ChatGPT/LLM links, 3/28
Sam Hammond on linguistic theory; The Zvi with two long posts; Bryan Caplan made a bad bet; Ethan Mollick saves time
I see the success of LLMs as vindicating the use theory of meaning, especially when contrasted with the failure of symbolic approaches to natural language processing. Transformer architectures were the critical breakthrough precisely because they provided an attention mechanism for conditioning on the contexts of an input sequence, allowing a model to infer meaning from full sentences instead of one word at a time.
An interesting take, although by using phrases like “the linguistic turn” it sounds like Hammond spent too much time around the philosophy department faculty lounge.
To me a key question is, are we willing to slow down (and raise costs) by a substantial factor to mitigate these overreliance, error and hallucination risks? If so, I am highly optimistic.
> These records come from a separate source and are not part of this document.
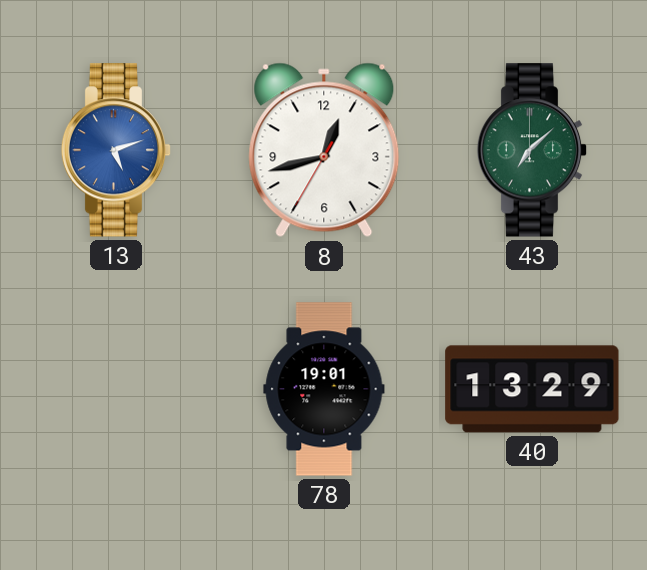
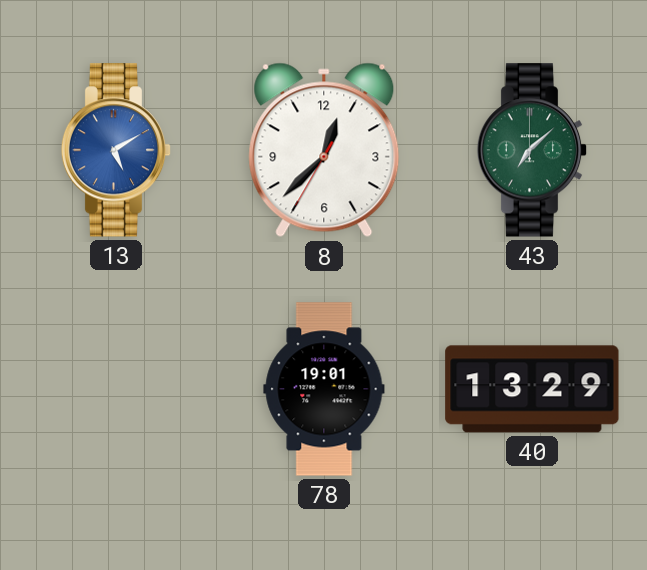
13: 5:12 -> 5:10
8: 12:42 -> 12:37
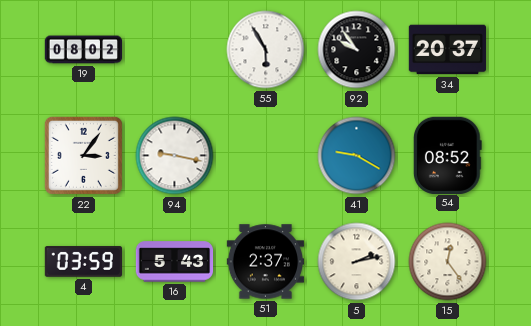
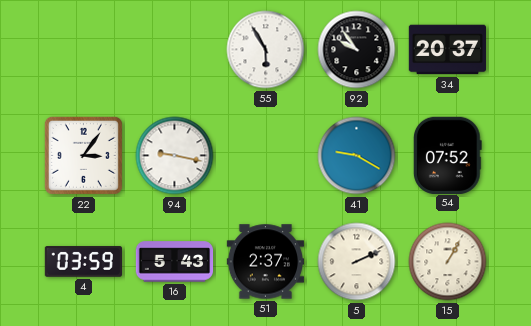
19: 08:02 -> none
54: 08:52 -> 07:52
5: 2:13 -> 2:11
15: 12:24 -> 1:05
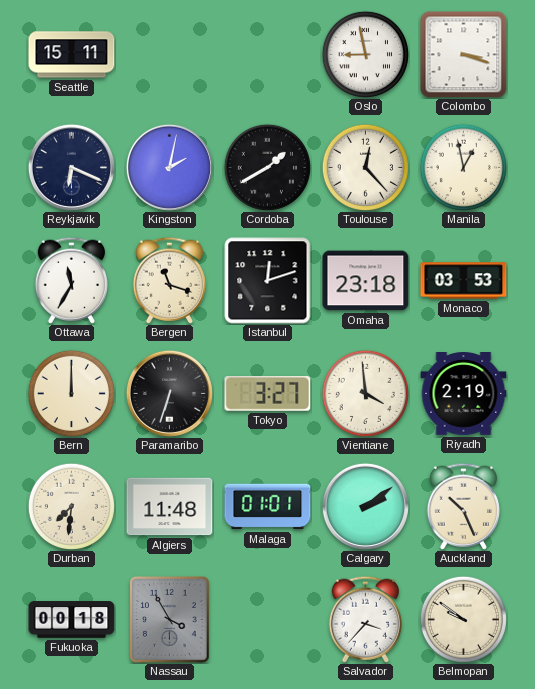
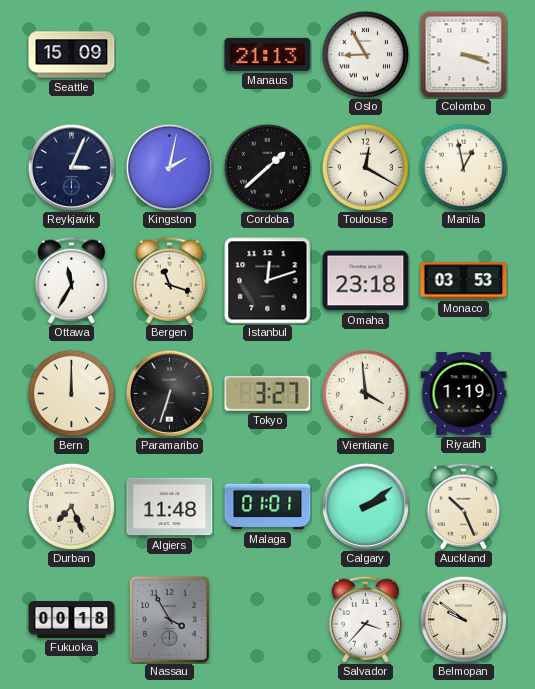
Seattle: 15:11 -> 15:09
Manaus: none -> 21:13
Oslo: 8:58 -> 8:55
Reykjavik: 6:19 -> 3:04
Cordoba: 1:40 -> 1:38
Toulouse: 12:23 -> 12:20
Riyadh: 2:19 -> 1:19
Durban: 7:31 -> 7:26
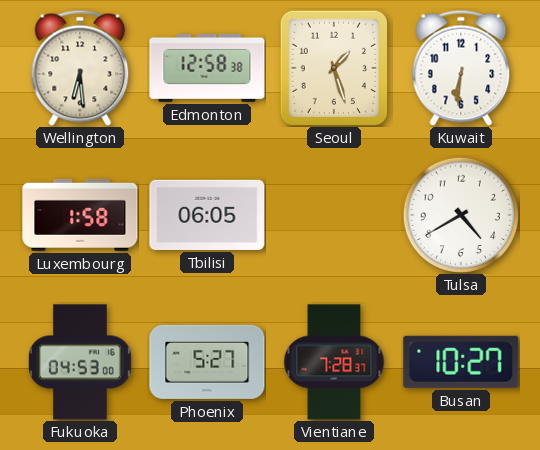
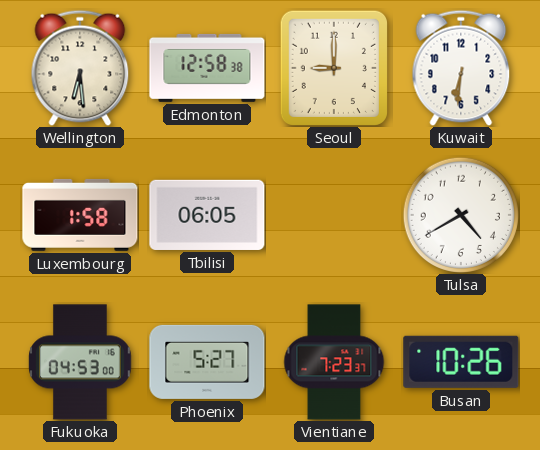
Seoul: 1:27 -> 9:00
Vientiane: 7:28 -> 7:23
Busan: 10:27 -> 10:26
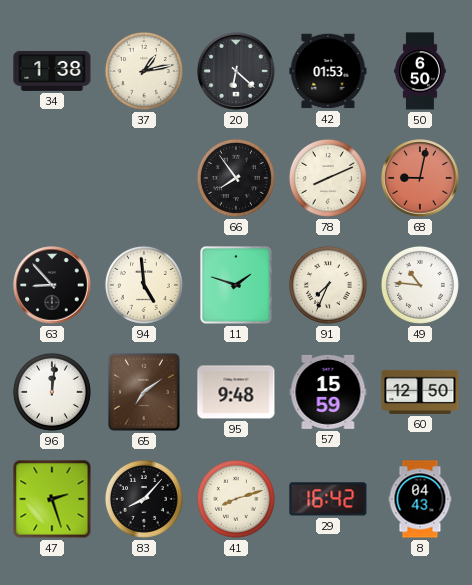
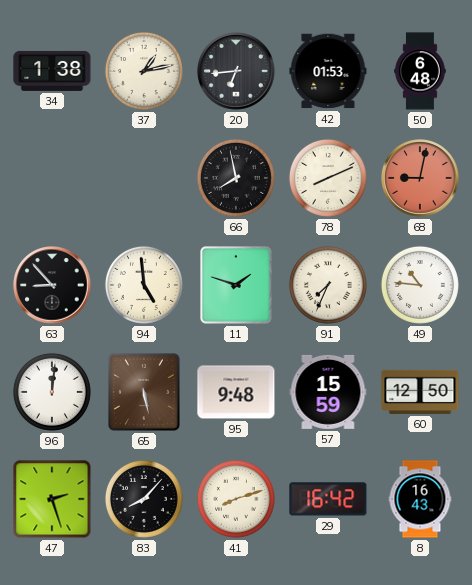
20: 6:22 -> 6:44
50: 6:50 -> 6:48
66: 7:54 -> 7:58
65: 7:09 -> 5:28
8: 04:43 -> 16:43
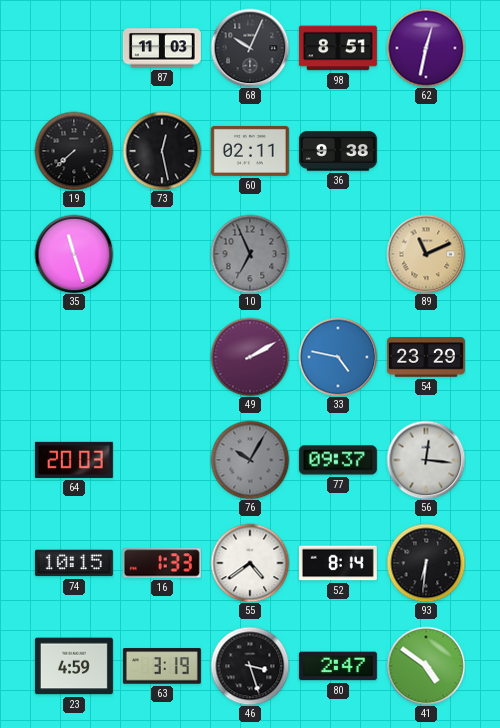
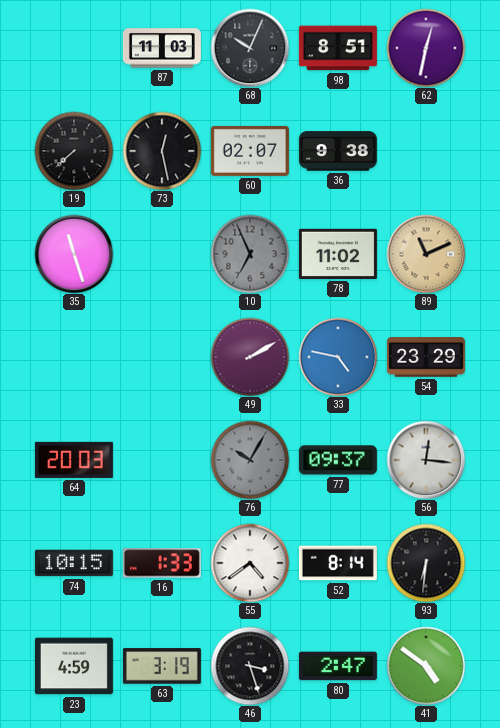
60: 02:11 -> 02:07
78: none -> 11:02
I for one will be happy to pay extra, especially as costs continue to drop. If we are not willing, it’s going to get ugly out there.
Later:
A guide by Ethan Mollick on how teachers can use AI to help them do a better job teaching, as opposed to ways that students can interact with AI to help them learn better. Looks handy and useful, although I still expect that the students using AI directly is where the bulk of the value lies.
That is where I would place my bets, also.
The post strikes me as too much for anyone to read. Think of it as Zvi taking notes on his massive reading. It’s like one of my own “links” posts, on steroids. Which is a legitimate use of a blog post, but be forewarned.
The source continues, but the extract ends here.